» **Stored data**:
---+---

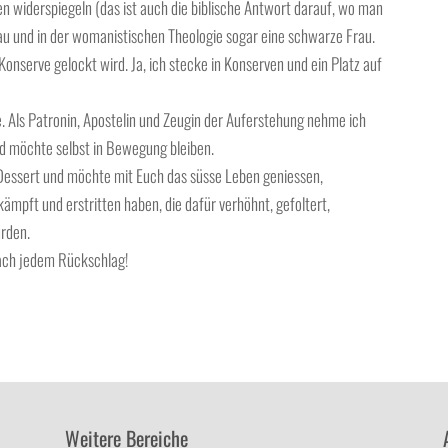
en widerspiegeln (das ist auch die biblische Antwort darauf, wo man
e Frau und in der womanistischen Theologie sogar eine schwarze Frau.
onserve gelockt wird. Ja, ich stecke in Konserven und ein Platz auf
e. Als Patronin, Apostelin und Zeugin der Auferstehung nehme ich
und möchte selbst in Bewegung bleiben.
Dessert und möchte mit Euch das süsse Leben geniessen,
ämpft und erstritten haben, die dafür verhöhnt, gefoltert,
rden.
 nach jedem Rückschlag!
Weitere Bereiche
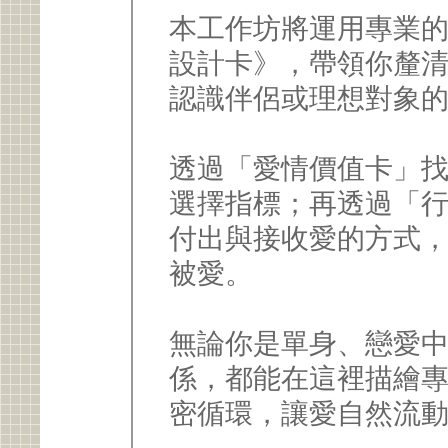
本工作坊將運用專業
設計卡》，帶領你釐
認識伴侶或理想對象
透過「愛情價值卡」
選擇指標；再透過「
付出與接收愛的方式
被愛。
無論你是單身、戀愛
係，都能在這裡描繪
密循環，讓愛自然流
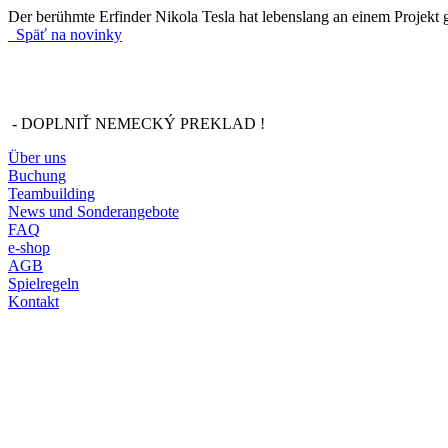
Der berühmte Erfinder Nikola Tesla hat lebenslang an einem Projekt g
Späť na novinky
- DOPLNIŤ NEMECKÝ PREKLAD !
Über uns
Buchung
Teambuilding
News und Sonderangebote
FAQ
e-shop
AGB
Spielregeln
Kontakt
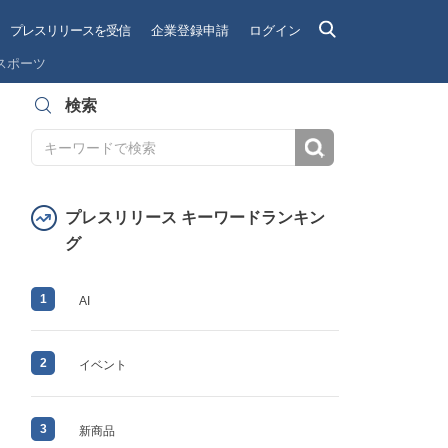
プレスリリースを受信
企業登録申請
ログイン
スポーツ
検索
検索
プレスリリース キーワードランキン
グ
1
AI
2
イベント
3
新商品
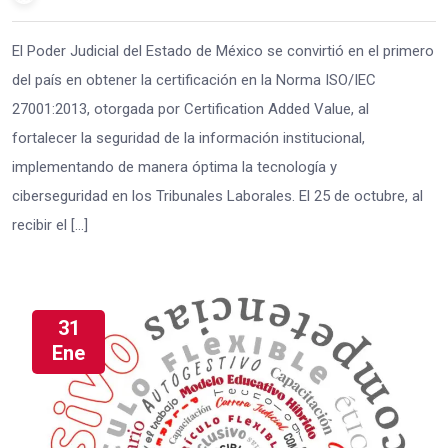
El Poder Judicial del Estado de México se convirtió en el primero
del país en obtener la certificación en la Norma ISO/IEC
27001:2013, otorgada por Certification Added Value, al
fortalecer la seguridad de la información institucional,
implementando de manera óptima la tecnología y
ciberseguridad en los Tribunales Laborales. El 25 de octubre, al
recibir el […]
31
Ene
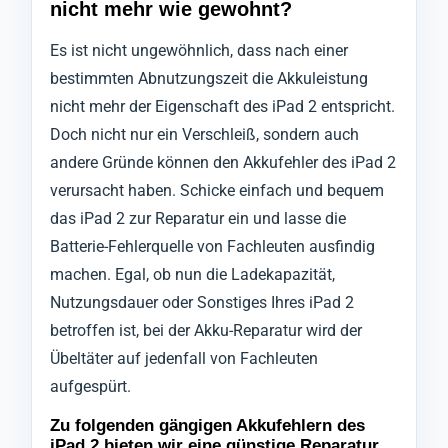
nicht mehr wie gewohnt?
Es ist nicht ungewöhnlich, dass nach einer
bestimmten Abnutzungszeit die Akkuleistung
nicht mehr der Eigenschaft des iPad 2 entspricht.
Doch nicht nur ein Verschleiß, sondern auch
andere Gründe können den Akkufehler des iPad 2
verursacht haben. Schicke einfach und bequem
das iPad 2 zur Reparatur ein und lasse die
Batterie-Fehlerquelle von Fachleuten ausfindig
machen. Egal, ob nun die Ladekapazität,
Nutzungsdauer oder Sonstiges Ihres iPad 2
betroffen ist, bei der Akku-Reparatur wird der
Übeltäter auf jedenfall von Fachleuten
aufgespürt.
Zu folgenden gängigen Akkufehlern des
iPad 2 bieten wir eine günstige Reparatur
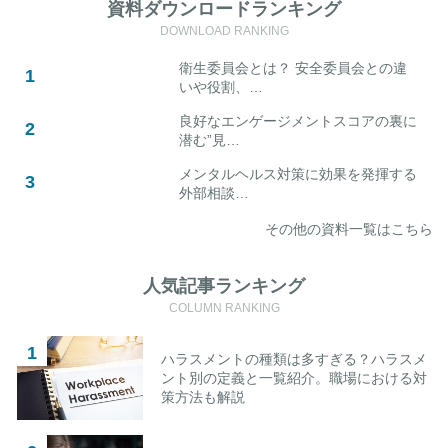
資料ダウンロードランキング
DOWNLOAD RANKING
衛生委員会とは？ 安全委員会との違
いや役割、…
良好なエンゲージメントスコアの裏に
潜む”見…
メンタルヘルス対策に効果を発揮する
外部相談…
その他の資料一覧はこちら
人気記事ランキング
COLUMN RANKING
ハラスメントの種類は多すぎる？ハラスメ
ント別の定義と一覧紹介。職場における対
策方法も解説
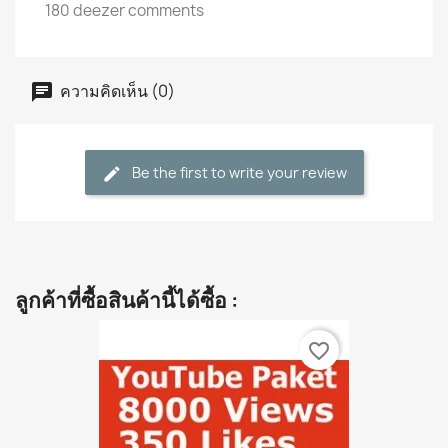
180 deezer comments
ความคิดเห็น (0)
Be the first to write your review
ลูกค้าที่ซื้อสินค้านี้ได้ซื้อ :
favorite_border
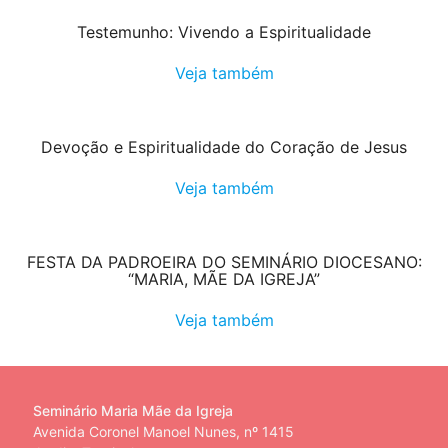
Testemunho: Vivendo a Espiritualidade
Veja também
Devoção e Espiritualidade do Coração de Jesus
Veja também
FESTA DA PADROEIRA DO SEMINÁRIO DIOCESANO:
“MARIA, MÃE DA IGREJA”
Veja também
Seminário Maria Mãe da Igreja
Avenida Coronel Manoel Nunes, nº 1415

---+---

» **TASK TO COMPLETE**:
Where a line above holds the string "Espiritualidade", copy that line.

» **SOLUTION BELOW**:
Testemunho: Vivendo a Espiritualidade
Devoção e Espiritualidade do Coração de Jesus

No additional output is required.